[What you will do]
Precisely the lines from the one with "ドライ機能で湿度を快適な状態に保" through the end of the data, both included, must make up the response, each restated word for word.

□ □ □ □ □

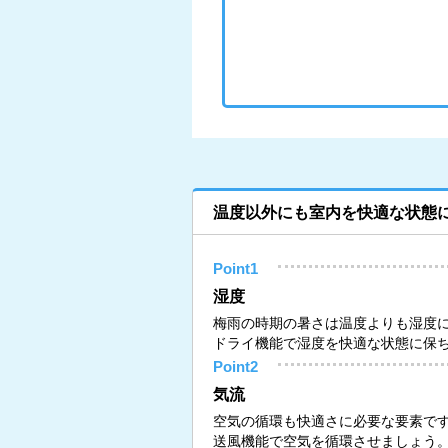
温度以外にも室内を快適な状態
Point1
湿度
梅雨の時期の暑さは温度よりも湿度
ドライ機能で湿度を快適な状態に保
Point2
気流
空気の循環も快適さに必要な要素で
送風機能で空気を循環させましょう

□ □ □ □ □

[Expected answer]
ドライ機能で湿度を快適な状態に保
Point2
気流
空気の循環も快適さに必要な要素で
送風機能で空気を循環させましょう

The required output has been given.